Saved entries
----

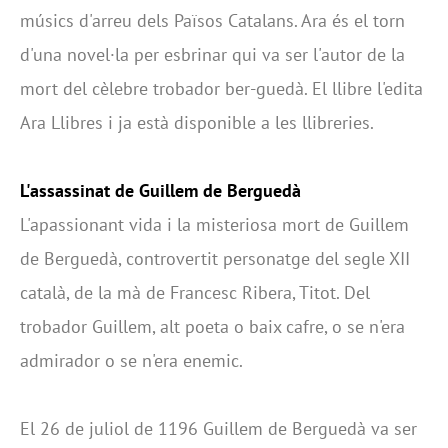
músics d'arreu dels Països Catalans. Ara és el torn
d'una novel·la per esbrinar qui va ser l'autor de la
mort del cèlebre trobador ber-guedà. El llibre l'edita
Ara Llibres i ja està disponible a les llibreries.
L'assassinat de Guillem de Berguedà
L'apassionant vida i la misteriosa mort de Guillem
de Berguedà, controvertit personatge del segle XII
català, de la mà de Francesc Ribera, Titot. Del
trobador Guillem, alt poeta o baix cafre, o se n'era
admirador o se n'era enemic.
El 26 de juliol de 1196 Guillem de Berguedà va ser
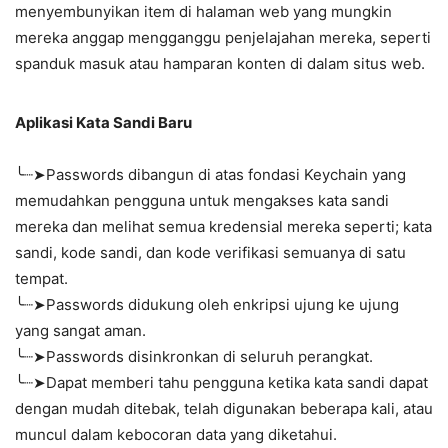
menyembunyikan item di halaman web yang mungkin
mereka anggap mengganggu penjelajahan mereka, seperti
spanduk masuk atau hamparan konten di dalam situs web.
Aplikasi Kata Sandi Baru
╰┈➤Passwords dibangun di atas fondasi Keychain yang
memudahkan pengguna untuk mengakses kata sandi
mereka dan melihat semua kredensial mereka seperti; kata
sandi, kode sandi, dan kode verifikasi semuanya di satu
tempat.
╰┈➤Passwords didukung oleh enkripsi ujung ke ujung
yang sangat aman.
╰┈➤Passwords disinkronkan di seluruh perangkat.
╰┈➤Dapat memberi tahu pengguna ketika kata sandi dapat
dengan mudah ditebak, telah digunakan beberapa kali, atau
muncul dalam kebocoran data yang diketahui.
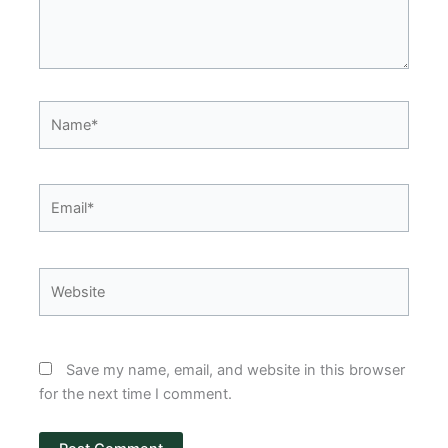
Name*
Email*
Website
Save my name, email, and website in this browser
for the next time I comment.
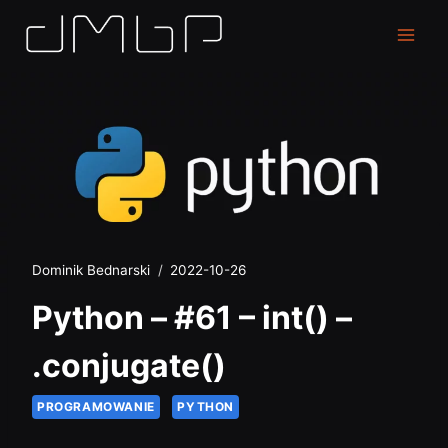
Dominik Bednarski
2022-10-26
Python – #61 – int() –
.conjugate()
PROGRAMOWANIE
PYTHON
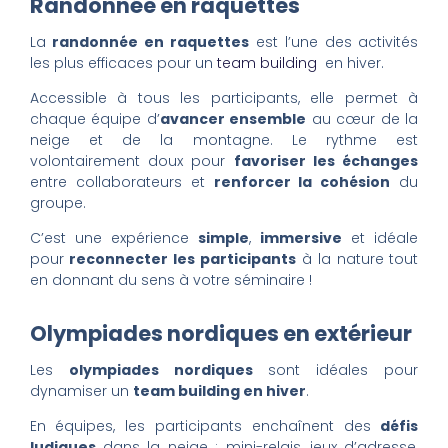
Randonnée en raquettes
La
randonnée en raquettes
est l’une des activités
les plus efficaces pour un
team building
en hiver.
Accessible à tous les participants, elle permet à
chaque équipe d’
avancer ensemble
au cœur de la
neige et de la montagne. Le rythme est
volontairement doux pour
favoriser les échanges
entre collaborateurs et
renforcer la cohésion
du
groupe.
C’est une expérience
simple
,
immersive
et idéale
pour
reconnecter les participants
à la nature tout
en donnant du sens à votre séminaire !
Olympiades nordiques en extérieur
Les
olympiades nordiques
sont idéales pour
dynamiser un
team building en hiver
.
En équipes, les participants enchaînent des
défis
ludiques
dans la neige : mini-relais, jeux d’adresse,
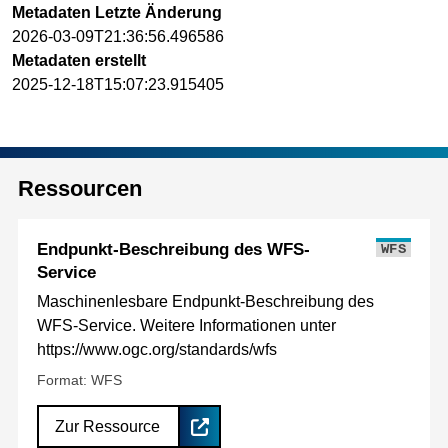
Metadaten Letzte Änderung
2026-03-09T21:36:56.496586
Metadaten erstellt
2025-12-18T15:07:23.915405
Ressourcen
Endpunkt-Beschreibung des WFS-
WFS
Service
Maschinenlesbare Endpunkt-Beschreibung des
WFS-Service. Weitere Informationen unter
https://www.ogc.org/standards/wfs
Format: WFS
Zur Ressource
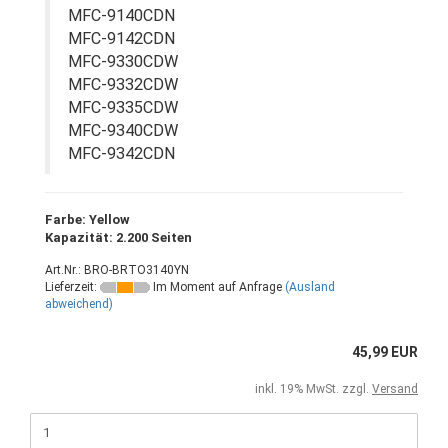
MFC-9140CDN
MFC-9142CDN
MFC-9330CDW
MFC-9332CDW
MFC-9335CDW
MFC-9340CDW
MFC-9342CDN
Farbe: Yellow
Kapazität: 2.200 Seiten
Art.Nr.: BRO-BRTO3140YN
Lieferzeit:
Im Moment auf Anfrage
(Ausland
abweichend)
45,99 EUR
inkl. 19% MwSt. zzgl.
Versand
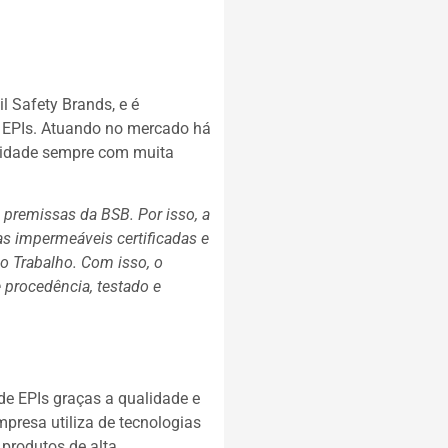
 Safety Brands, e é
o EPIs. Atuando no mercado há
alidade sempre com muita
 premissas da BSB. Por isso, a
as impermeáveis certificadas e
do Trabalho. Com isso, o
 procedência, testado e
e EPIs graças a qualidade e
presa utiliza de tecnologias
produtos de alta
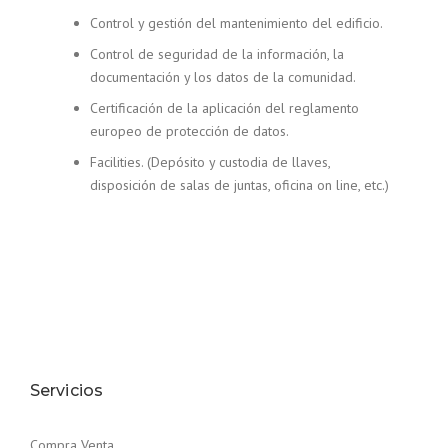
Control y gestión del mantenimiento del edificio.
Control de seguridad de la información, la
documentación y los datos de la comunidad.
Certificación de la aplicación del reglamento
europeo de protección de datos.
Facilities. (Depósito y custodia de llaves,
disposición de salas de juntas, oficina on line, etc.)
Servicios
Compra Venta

----

◆ ACTIVITY:
Could you output exactly the lines above, from the line with "au cœur de la" up to and including the line with "MFC-9342CDN", and nothing else, skipping the pictures?

◆ ANSWER FOR THE TASK:
au cœur de la
neige et de la montagne. Le rythme est
volontairement doux pour
favoriser les échanges
entre collaborateurs et
renforcer la cohésion
du
groupe.
C’est une expérience
simple
,
immersive
et idéale
pour
reconnecter les participants
à la nature tout
en donnant du sens à votre séminaire !
Olympiades nordiques en extérieur
Les
olympiades nordiques
sont idéales pour
dynamiser un
team building en hiver
.
En équipes, les participants enchaînent des
défis
ludiques
dans la neige : mini-relais, jeux d’adresse,
Metadaten Letzte Änderung
2026-03-09T21:36:56.496586
Metadaten erstellt
2025-12-18T15:07:23.915405
Ressourcen
Endpunkt-Beschreibung des WFS-
WFS
Service
Maschinenlesbare Endpunkt-Beschreibung des
WFS-Service. Weitere Informationen unter
https://www.ogc.org/standards/wfs
Format: WFS
Zur Ressource
MFC-9140CDN
MFC-9142CDN
MFC-9330CDW
MFC-9332CDW
MFC-9335CDW
MFC-9340CDW
MFC-9342CDN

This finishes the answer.